Requiere una gran dosis de sangre fría no perder la cabeza ante semejante respuesta. Sangre fría es eso de lo cuál en este momento Santiago carece. Santiago grita. Elvia sale del cuarto de control, en lágrimas, terminantemente humillada, con la intención de encerrarse en su cuarto.

En una de las grabaciones se ve a Myrna Orozco, por ejemplo, sirviéndose un vaso de leche, como si nada. Se ha materializado algo tan raro, tan sumamente inescrutable: los comactores han despertado… sin despertar. En el pecho de Santiago sus latidos retumban luctuosamente, angustiadamente, membranosamente, satinados de ansiedad. Cuánto más quiere comprender esto Santiago, menos comprende. Siempre que produce una hipótesis, algo le hace fluctuar otra vez.

En el resto de grabaciones se puede apreciar cómo los comactores básicamente hacen de todo, centellean como niños, van por allí y van por allá. Los comactores son como espantos amarillos.

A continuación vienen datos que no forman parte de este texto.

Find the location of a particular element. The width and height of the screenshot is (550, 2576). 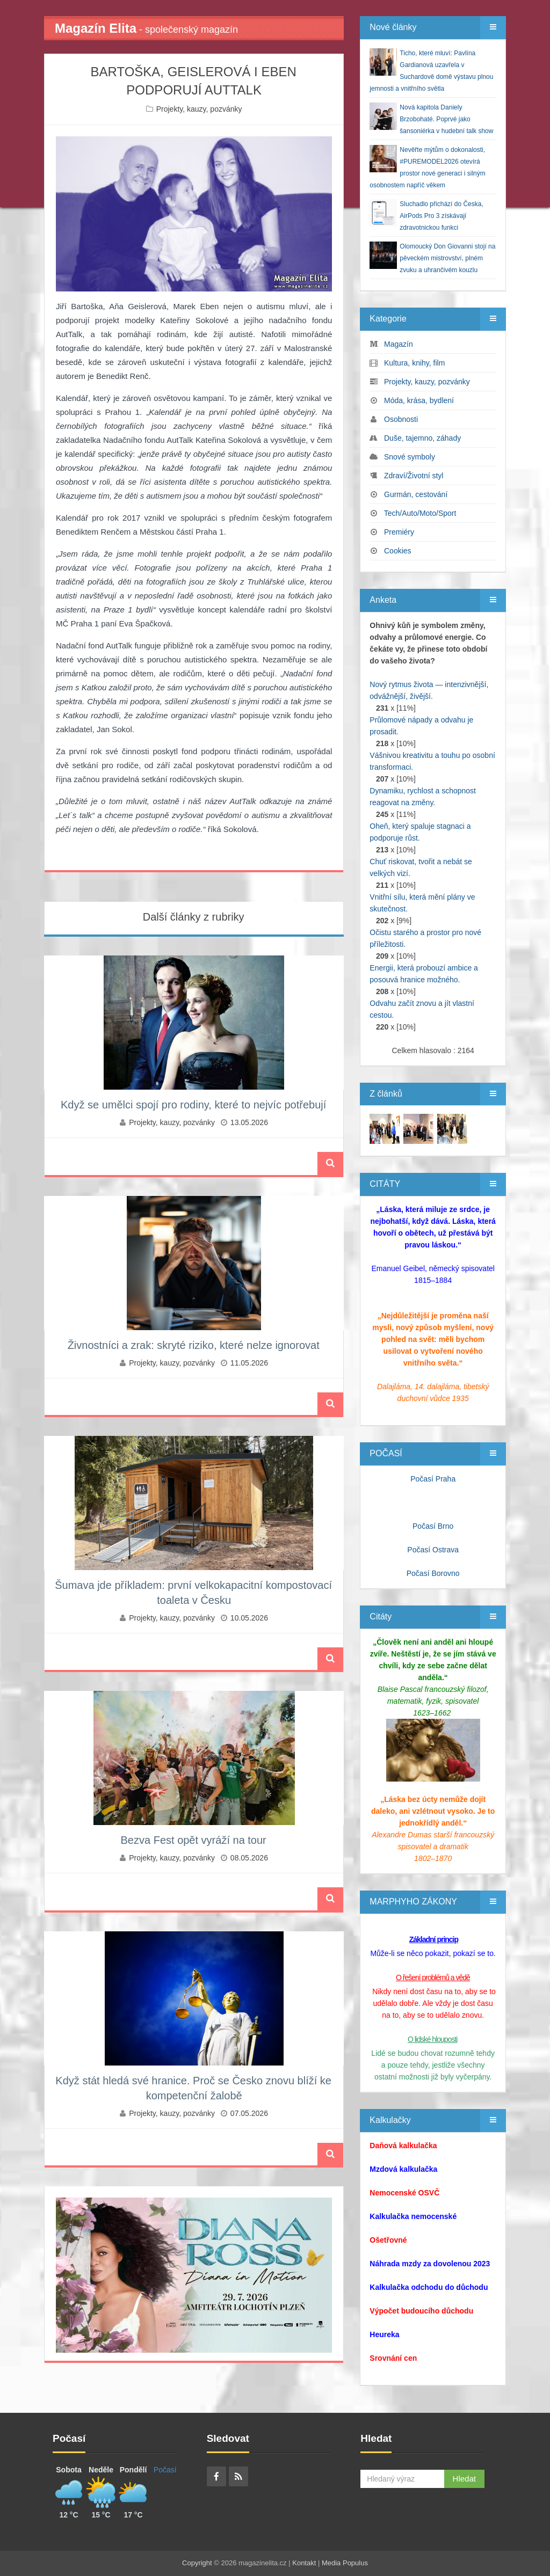

Duše, tajemno, záhady is located at coordinates (422, 438).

Por ejemplo, a Dionisio le ha dado por tomar vino. Luego se pasa a gin, pero con el gin empieza a mostrar una conducta desgajada, que lo pone retador. Molesta al resto de los comactores, con actitudes francamente prostibularias, y los otros lo esquivan como pueden. Su cuerpo pesado se tambalea tontamente.

Una de las cámaras exteriores capta a Dionisio subiéndose al techo, ensalmado por la borrachera. ¡En el techo! En un momento Dionisio sale del encuadre de la cámara, y podría pensarse que se caído pero reaparece luego de dos minutos (en último plano, la palúdica luna). Santiago está como engusanado de la rabia: ¡tanto cuidarlos para que se expongan de esa manera!

A Beatriz se le ve hablar por teléfono. (¿Con quién, a esa hora?)

Y luego le da por amarrar a Myrna Orozco, quien en la imagen de la grabación se muestra sollozante.

Santiago observa cómo Julio Alfaro se pone a limpiar los vidrios de la casa, con irreparable optimismo. Para ser un vegetaloide, es uno muy productivo.

Después Julio Alfaro se pone a hacer ejercicios. Se pensaría que después de tanto tiempo de estar inactivo, sería para él imposible esta clase de movimientos, pero Santiago comprueba con cierto horror cómo Julio Alfaro emprende series esquemáticas de abdominales sin ningún reparo, poniendo un acento de paroxística vitalidad inclusive.

Una de las cámaras del jardín ha registrado a Myrna Orozco (que se ha desamarrado) matando pájaros con una onda. Lo más desconcertante, problemático y nebuloso del asunto para Santiago es que no tiene idea de dónde realmente ha sacado una onda.

La Santa, según muestran las grabaciones, medita. Sólo eso: medita.